Super Happy Girl said...

*sigh*
I hope "my little old self" is a subject. But how would I know...for I'm but a little Mezzican.

Super Happy Girl said...

Here are the things I said wrong today (I did, it was very sad Nobody):

I said "when he come backs" (?), even I surprised myself with that one. Later in the day, once again, I said Evan as "Eeee-van".
This happened after ordering "poe".

Andrew said...

My very favorite has to be "it's" the contraction used for a possessive. No, the possessive is "its" because it can not be plural; we have a whole different word for that. Or any apostrophe s used in a simple plural. Time for English class to start teaching English again.

Tina said...

I have read exactly one post of yours, and have already added you as a fave.
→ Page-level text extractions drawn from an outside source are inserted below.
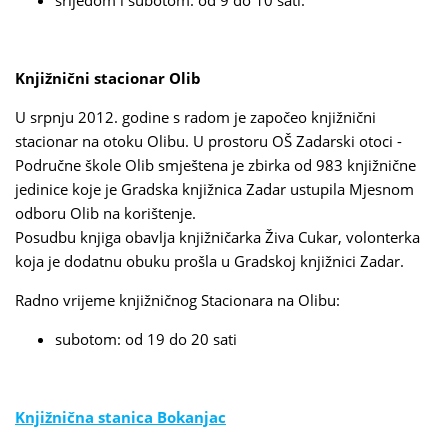
srijedom i subotom: od 9 do 10 sati.
Knjižnični stacionar Olib
U srpnju 2012. godine s radom je započeo knjižnični
stacionar na otoku Olibu. U prostoru OŠ Zadarski otoci -
Područne škole Olib smještena je zbirka od 983 knjižnične
jedinice koje je Gradska knjižnica Zadar ustupila Mjesnom
odboru Olib na korištenje.
Posudbu knjiga obavlja knjižničarka Živa Cukar, volonterka
koja je dodatnu obuku prošla u Gradskoj knjižnici Zadar.
Radno vrijeme knjižničnog Stacionara na Olibu:
subotom: od 19 do 20 sati
Knjižnična stanica Bokanjac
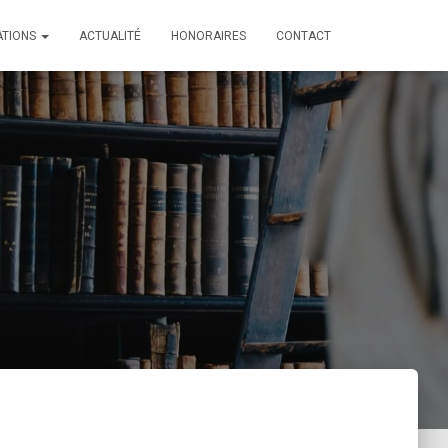
ATIONS
ACTUALITÉ
HONORAIRES
CONTACT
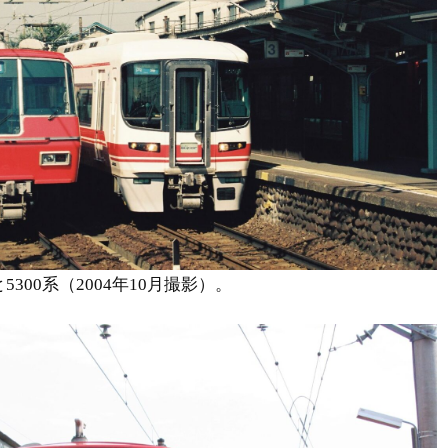
5300系（2004年10月撮影）。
PLUS , I have one..a red head that is..I saw the picture of your kids and felt a unity of some sort. I linked here from Anchored Nomad. I'm a miserably bad blogger, but I am going to read more now. Thanks for the smile.

Tina said...

OH, and I don't know if you have Safeway where you live...but I want to rip people's throats out that call it "Safeway's" or another store called Fred Meyer, they call "Fred Meyer's"..Don't get me started..

Anonymous said...

I feel like a looser now.

Bex said...

My mom would totally love this post. English Major and English teacher....so needless to say it has been instilled in me. But who says yous can't have a little funs wit you'r grammer now and then. I just gotta axs one more question... how about the pronounciation of: schedule? or Mature? It drives me nuts when people say matoooor, or shedule(i'm not sure which one is correct with that one) Ohhhh and my dad says sWord instead of just sword (pr.sord) AGGGHHHHHHH

Jenny P. said...

Oh, this is so terribly applicable to the blogging world and the world in general, isn't it? In furthering my education, I just finished an independent study course on English usage... different than grammar. More about word choice and what not. When you really start to listen for errors, it is amazing how many you will find... even amongst the educated. My biggest pet peeve is when people say, "We done this." At the dentist office, two different hygienists (how on earth do you spell that word?) said, in explaining what was done to my children't teeth, "We done this." I mean seriously, if you are going to charge me over $400 clean my children's teeth (three children... one bill), please have respect enough to speak proper english.

Oh, I also hate patriarticle blessings.

Gee, nobody, you sure did prompt a lot of soapbox episodes, didn't you?

Leslie said...

oh ya, i hate it when people say realitor. even some realitors on tv say realitor. ok, so maybe they're on real housewives of orange county, but still. just had to get that out there.

thanks.

Lisa said...

I have a list of my own like this.

Mamarazzi said...

no wonder you never visit my blog. it must give you hives and facial ticks to read all my stuff.

kellyo75 said...

OH- We can SO be friends. I hear you on all accounts!!

Rebecca Blevins said...

I couldn't help myself, and read down the page until this post. I'm clapping. This is brilliant. I can't STAND how these hideous misuses of these words are becoming so...acceptable? Well, not to me either. Welcome to my blogroll! :D

PS. Still laughing at the comment about "patriarticle" blessings. I live in Missouri to! I don't profess to be perfect in grammar, but I do hate "patriotical blessings" and "crayons" pronounced as "crowns". I had to break my eldest of that when he was 6. Once, he was saying "crown", I automatically corrected him, and he said "Not CRAYON, Mom. CROWN. Like on a king's head!" Poor kid.

Rebecca Blevins said...

Great. I said "to" instead of "too". I just did my own biggest grammar pet peeve.